Jean-Jacques Beineix : En
l'occurrence, c'est le fait de se connaître et de
s'être retrouvé. Jean-Hugues a changé,
moi aussi, c'est une reconnaissance. Nous ne sommes plus
identiques à ce que nous étions à l'époque
où nous avons tourné le film. Seules des images
ou des souvenirs existent, avec l'incidence de la déformation
que le temps inflige aux images. En revanche, quand je regarde
Jean-Hugues aujourd'hui, je constate qu'il a énormément
évolué, que cette évolution s'inscrit
dans une maturité nouvelle : une perte d'insouciance,
une concentration beaucoup plus grande, une introspection
qui parfois frise la névrose, mais aussi un certain
recul par rapport à soi et un humour beaucoup plus
grand. Autant d'éléments qui me sont très
vite apparus comme susceptibles de nourrir le personnage
de Michel Durand, le psychanalyste. J'étais curieux
de repartir à la rencontre de cette nouvelle personnalité,
et surtout de la confronter à un personnage tout
à fait différent du Zorg de "Trente Sept
Deux le Matin".
Il y a parfois une telle gravité
chez Jean-Hugues, une telle inquiétude, qu'il les
communique à son personnage. Dans une situation inquiétante,
l'accumulation de tension entraîne un effet comique.
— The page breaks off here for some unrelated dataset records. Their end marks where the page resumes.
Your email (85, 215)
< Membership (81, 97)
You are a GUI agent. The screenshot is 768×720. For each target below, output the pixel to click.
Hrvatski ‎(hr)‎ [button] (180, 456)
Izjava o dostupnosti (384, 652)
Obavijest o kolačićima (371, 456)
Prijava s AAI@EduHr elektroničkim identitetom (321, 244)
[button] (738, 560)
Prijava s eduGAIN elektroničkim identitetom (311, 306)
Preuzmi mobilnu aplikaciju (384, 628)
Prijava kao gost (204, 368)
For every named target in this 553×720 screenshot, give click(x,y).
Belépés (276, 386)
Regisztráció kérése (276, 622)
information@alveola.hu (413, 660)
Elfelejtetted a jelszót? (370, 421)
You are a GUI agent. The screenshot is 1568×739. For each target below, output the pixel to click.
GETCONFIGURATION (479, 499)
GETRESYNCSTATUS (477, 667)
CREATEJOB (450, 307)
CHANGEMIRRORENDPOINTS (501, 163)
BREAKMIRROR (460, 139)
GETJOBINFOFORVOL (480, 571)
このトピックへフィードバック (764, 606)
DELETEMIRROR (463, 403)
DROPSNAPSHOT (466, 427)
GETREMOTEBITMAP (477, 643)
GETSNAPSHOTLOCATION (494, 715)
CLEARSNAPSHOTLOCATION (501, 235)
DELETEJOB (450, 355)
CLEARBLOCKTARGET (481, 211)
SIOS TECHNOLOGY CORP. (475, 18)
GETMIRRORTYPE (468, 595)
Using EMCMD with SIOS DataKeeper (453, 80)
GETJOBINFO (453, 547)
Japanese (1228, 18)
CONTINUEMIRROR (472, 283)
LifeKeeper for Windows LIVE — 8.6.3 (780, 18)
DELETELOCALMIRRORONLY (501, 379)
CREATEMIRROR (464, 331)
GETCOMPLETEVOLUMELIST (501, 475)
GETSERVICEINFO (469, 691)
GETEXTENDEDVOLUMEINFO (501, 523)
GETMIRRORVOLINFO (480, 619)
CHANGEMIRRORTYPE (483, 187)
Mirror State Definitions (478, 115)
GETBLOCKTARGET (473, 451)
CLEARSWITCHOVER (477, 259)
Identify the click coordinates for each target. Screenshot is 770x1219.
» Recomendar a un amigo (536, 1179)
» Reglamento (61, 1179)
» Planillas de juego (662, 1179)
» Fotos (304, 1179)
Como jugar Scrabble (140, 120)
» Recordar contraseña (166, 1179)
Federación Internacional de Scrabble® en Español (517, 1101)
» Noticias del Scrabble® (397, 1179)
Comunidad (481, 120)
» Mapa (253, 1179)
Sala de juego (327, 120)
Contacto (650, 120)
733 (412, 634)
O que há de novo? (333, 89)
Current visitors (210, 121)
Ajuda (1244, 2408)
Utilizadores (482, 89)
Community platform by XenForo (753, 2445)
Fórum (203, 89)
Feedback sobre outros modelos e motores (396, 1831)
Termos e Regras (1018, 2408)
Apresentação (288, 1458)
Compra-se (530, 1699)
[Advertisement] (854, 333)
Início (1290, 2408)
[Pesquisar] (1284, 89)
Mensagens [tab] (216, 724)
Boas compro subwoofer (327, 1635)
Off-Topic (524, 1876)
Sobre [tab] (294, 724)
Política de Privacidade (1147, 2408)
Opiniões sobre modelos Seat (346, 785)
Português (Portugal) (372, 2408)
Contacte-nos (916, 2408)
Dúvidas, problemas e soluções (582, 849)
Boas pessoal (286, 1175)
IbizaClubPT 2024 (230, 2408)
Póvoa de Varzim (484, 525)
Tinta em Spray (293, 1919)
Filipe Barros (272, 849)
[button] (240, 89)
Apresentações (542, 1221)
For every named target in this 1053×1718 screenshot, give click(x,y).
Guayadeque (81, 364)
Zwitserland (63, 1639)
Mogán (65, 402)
Ce n'est pas nouveau dans l'histoire de la comédie
que des gens sérieux mis dans des situations très
sérieuses, deviennent risibles. Regardez Buster Keaton.
C'était un des paris du film que
de faire rire avec des choses absolument terribles ; effrayantes.
À aucun moment, contrairement à ce qui a été
dit, il y a des rires intempestifs. Il ne peut y en avoir
dans cette histoire par ce que tout est risible, dérisoire
et à contretemps.
Jean-Hugues joue au premier degré,
il est un psychanalyste qui pète les plombs et ne
comprend pas ce qui lui arrive. Seules les situations auxquelles
il est en prise sont, à certains moments, plus ou
moins plausibles, plus ou moins outrées.